Recently announced changes to the Ministerial Code demonstrate that the government is unlikely to place it on a statutory basis any time soon. Sir Peter Riddell argues that although some of the revisions are sensible, the new Code demonstrates the government’s determination to assert the privileges of the executive and reflects an increasingly presidential view of the Prime Minister’s role.

The Independent Adviser on Ministers’ Interests is neither fully independent nor entirely an adviser. His hybrid, anomalous position reflects wider tensions between ministers and advisers on standards which have been exacerbated under the current administration – and are unlikely to change after Boris Johnson won a confidence vote on Monday to ensure his survival as Conservative leader and Prime Minister. These tensions have reflected an increasing assertion by the Prime Minister of a presidential view of his role based on the mandate of the ballot box, as distinct from accountability to parliament. The limited changes in the latest version of the Ministerial Code only go a small way to address these concerns.

The public arguments over the Ministerial Code and the Independent Adviser have only partly been caused by the casual attitude of the current Prime Minister towards standards in public life, as highlighted by the repeated frustrations expressed by Lord (Christopher) Geidt, the current Adviser. That has led to widely supported calls from the Committee on Standards in Public Life (CSPL) for a strengthening of his powers.

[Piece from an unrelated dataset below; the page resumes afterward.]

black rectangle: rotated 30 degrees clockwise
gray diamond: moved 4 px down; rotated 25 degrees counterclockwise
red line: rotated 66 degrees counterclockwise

As with so much in standards in public life, the evolution of the Ministerial Code (originally the more prosaic Questions of Procedure for Ministers) and the creation of the Adviser’s role in 2006 have been the result of a series of allegations and scandals. These exposed the limitations of previous informal understandings and conventions and underlined the need for more formal codes of conduct and independent investigation. The Ministerial Code combines operational guidance about how business in government should be conducted and a list of expectations about ministers’ ethical behaviour in office, based on the seven principles of public life (also known as the Nolan principles).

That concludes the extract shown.